Page-level text extractions ▸
== Segment start ==

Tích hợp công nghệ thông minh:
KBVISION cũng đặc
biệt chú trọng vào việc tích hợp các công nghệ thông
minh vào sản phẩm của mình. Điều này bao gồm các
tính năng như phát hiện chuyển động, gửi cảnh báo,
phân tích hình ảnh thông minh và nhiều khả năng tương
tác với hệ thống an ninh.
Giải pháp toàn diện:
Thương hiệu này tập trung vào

== Segment end ==
== Segment start ==

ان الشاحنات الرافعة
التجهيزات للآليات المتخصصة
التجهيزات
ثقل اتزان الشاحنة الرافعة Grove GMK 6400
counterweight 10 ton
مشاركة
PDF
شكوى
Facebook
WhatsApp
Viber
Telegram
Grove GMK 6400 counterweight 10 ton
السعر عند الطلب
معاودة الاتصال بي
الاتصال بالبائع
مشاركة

== Segment end ==
== Segment start ==

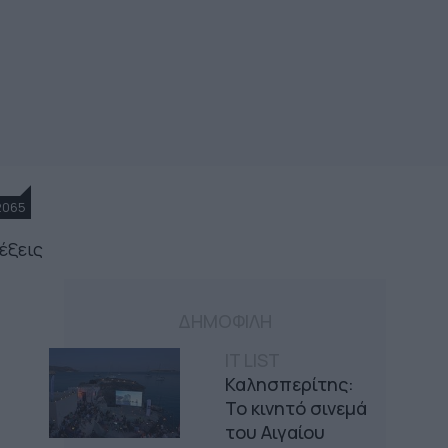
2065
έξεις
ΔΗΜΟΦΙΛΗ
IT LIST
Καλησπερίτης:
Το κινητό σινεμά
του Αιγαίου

== Segment end ==

What the exercise asks ▸ Among the lines above, return each one holding the string "nghệ".

Reply to the exercise ▸
Tích hợp công nghệ thông minh:
biệt chú trọng vào việc tích hợp các công nghệ thông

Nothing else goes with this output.